If the lateral mass is removed and looked at from the inner side the upper and lower turbinals are seen suspended from the inner wall of the ethmoidal cells : the superior meatus is between the two turbinals (see Fig. 194). Fig. 198 gives the appearance presented by the bones on section in situ. For further details of this region, see p. 2.)4.
The lower walls of the middle ethmoidal cells form the part of the lateral mass that rests (Fig. 188) on the maxilla, and the middle turbinal is a direct continuation of these walls, so that when the walls become deficient behind the attached border of the middle turbinal obtains another articulation, with the palate bone, the vertical plate of which is here between it and the maxilla.
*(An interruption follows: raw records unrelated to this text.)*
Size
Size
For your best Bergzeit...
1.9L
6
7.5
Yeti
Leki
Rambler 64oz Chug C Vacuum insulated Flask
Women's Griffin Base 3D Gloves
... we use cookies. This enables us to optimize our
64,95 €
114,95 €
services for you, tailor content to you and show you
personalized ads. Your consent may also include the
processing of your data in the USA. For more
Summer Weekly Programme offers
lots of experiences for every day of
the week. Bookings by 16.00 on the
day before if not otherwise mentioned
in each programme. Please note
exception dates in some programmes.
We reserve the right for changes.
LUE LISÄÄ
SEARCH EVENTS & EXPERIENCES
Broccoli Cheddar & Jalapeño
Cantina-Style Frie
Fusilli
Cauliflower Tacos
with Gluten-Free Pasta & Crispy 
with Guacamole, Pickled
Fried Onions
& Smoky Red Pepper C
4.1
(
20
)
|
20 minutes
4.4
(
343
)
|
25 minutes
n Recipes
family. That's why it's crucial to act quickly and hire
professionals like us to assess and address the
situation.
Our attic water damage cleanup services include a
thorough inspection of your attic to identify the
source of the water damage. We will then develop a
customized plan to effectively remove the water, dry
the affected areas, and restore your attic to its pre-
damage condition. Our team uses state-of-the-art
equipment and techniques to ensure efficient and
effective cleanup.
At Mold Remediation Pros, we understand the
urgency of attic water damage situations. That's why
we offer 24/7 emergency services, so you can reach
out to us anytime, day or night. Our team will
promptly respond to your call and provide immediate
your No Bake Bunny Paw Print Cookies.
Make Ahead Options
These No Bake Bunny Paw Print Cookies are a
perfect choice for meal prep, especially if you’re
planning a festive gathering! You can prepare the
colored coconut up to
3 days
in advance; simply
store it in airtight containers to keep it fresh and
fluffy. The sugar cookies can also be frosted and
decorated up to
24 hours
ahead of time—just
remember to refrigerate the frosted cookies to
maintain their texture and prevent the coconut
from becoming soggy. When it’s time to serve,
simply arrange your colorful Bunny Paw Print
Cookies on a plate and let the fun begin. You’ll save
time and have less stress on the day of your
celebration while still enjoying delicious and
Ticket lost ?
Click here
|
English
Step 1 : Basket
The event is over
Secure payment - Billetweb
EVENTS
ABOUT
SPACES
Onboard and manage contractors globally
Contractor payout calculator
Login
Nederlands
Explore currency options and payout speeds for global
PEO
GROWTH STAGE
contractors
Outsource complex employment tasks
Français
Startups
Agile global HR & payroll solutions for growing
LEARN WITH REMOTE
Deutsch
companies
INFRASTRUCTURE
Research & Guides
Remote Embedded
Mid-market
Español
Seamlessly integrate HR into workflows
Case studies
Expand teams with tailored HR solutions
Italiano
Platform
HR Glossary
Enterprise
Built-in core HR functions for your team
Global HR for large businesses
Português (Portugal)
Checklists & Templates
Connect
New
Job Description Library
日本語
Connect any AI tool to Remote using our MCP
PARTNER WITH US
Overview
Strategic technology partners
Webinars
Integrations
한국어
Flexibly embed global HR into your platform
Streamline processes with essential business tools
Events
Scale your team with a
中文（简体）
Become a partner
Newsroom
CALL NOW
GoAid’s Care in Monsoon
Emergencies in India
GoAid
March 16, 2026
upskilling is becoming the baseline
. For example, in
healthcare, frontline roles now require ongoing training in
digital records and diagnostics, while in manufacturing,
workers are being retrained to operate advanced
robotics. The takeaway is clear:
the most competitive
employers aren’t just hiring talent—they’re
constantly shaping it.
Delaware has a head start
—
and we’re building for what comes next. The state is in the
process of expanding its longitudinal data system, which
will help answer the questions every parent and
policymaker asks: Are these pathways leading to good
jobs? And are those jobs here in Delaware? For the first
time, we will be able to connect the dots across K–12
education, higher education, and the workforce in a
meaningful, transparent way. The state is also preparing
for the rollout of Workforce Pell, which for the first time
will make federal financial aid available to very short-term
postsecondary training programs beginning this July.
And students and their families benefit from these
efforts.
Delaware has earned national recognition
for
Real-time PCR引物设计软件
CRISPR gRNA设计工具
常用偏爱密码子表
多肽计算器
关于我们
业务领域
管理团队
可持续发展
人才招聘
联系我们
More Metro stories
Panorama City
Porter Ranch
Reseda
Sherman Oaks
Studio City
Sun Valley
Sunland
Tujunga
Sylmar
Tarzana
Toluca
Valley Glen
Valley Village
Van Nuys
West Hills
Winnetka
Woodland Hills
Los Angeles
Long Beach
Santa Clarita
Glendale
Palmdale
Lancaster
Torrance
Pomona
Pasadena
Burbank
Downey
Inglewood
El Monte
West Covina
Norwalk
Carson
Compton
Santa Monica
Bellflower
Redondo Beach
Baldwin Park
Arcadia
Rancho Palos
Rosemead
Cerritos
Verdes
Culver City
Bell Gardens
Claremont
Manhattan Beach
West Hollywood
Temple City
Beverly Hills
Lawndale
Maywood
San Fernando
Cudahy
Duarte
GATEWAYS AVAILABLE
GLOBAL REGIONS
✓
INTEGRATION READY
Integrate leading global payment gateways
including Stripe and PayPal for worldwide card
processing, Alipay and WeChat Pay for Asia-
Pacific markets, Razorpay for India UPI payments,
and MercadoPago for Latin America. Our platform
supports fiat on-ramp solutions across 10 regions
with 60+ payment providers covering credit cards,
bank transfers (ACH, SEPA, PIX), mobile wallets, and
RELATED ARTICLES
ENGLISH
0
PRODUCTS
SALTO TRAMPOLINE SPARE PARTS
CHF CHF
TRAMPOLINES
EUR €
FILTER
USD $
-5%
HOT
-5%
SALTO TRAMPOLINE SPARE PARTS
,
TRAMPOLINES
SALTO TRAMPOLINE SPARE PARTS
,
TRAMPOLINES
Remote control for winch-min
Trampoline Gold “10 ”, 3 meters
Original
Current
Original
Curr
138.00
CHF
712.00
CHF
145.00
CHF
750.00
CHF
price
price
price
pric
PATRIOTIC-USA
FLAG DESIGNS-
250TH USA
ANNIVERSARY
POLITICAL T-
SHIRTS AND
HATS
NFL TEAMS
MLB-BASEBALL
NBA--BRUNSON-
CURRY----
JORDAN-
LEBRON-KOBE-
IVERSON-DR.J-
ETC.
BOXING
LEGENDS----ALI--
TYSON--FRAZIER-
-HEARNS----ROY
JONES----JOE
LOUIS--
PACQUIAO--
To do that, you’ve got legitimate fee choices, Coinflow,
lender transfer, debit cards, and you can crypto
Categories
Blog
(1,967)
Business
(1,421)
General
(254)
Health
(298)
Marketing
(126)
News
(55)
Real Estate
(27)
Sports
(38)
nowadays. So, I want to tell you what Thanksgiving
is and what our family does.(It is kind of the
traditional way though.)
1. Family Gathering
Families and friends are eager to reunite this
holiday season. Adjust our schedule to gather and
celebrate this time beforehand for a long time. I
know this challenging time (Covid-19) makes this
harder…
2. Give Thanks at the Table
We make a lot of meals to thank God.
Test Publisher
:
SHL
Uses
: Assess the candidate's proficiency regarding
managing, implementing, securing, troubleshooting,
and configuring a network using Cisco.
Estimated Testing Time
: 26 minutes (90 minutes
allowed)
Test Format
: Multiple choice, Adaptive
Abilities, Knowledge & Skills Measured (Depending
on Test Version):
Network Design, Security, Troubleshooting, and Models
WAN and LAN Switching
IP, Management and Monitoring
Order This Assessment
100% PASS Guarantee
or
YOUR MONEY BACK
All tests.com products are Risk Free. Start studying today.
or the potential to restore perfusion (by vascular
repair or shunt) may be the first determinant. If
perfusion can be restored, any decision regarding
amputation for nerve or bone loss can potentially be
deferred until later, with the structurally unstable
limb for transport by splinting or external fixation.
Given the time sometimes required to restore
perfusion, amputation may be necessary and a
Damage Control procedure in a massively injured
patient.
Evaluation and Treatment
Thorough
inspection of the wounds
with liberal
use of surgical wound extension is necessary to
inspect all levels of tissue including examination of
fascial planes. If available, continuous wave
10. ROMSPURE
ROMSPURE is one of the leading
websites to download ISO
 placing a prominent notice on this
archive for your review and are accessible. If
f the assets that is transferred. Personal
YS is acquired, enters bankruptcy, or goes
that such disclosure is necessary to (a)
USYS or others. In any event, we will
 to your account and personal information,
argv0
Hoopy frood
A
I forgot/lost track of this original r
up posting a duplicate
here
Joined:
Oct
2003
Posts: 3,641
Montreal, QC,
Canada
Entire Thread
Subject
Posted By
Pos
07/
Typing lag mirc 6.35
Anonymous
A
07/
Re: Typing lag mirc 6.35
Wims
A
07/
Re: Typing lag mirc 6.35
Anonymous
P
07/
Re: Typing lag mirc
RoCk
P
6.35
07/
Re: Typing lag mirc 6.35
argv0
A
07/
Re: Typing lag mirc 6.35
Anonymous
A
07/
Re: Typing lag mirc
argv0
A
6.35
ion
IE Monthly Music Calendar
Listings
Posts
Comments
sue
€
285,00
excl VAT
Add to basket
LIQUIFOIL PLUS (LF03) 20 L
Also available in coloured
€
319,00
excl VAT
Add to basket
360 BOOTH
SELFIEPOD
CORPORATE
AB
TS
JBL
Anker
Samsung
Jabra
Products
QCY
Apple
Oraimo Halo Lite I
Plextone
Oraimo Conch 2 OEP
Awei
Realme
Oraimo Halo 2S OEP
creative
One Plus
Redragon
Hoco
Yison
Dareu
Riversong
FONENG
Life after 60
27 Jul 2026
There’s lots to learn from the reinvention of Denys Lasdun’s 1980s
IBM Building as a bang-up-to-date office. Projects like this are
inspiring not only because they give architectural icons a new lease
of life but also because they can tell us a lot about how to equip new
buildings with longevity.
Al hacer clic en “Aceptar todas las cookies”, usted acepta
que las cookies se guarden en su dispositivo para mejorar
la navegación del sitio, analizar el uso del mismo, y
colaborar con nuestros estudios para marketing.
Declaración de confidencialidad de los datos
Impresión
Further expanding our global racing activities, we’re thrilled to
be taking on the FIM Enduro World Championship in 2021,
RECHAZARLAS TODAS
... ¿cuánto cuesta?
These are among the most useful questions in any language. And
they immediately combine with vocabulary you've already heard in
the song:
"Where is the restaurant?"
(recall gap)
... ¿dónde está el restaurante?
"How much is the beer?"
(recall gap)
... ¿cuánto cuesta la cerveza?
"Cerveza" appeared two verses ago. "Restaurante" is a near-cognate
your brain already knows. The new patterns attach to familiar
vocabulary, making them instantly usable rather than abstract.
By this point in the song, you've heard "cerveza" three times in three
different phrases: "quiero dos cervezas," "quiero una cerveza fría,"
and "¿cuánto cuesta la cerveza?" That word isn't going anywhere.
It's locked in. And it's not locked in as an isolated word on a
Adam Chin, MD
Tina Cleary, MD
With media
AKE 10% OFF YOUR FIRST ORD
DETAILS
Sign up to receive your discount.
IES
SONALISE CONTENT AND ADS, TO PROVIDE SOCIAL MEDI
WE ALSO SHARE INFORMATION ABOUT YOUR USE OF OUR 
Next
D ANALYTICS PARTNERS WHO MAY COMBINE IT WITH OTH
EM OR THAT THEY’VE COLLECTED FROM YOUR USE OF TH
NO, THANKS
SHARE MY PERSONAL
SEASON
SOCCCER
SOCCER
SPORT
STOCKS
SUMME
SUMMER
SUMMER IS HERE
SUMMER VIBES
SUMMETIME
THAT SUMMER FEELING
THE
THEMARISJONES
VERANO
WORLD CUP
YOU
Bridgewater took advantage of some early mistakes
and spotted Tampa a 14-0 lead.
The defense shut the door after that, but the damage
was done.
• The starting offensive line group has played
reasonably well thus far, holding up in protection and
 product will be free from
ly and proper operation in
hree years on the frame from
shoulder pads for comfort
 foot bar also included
The ethmoid articulates with the sphenoid and its turbinals behind, the palates below, maxillcB below and also in front, lachrymals laterally in front, frontal above, and above and in front centrally, the two nasals and the vomer with its perpendicular plate, and the two inferior turbinals through its uncinate processes.
The nasal fossae are at first enclosed, with the exception of their lower regions, by a cartilaginous capsule which is continuous over the roofs of the fossae with the cartilaginous septum : cartilaginous supports grow from this into the turbinal masses and map out the air cells in part. Ossification starts on the surface of this capsule, just behind the lachrymal region, in the fifth month, and extends slowly into the cell walls and turbinates of the lateral mass, so that at birth the mass is practically ossified. The septum, however, is still cartilaginous, and the roof is fibrous, the cartilage having disappeared here. A centre appears in the membrane on each side of the upper part of the septal cartilage during the first year, and from this the bony plate is slowly formed during the next four or five years ; the crista galli is made by an early extension from these centres. The bony lateral mass in the meantime has extended its ossification into the roof and this joins with the completed septum.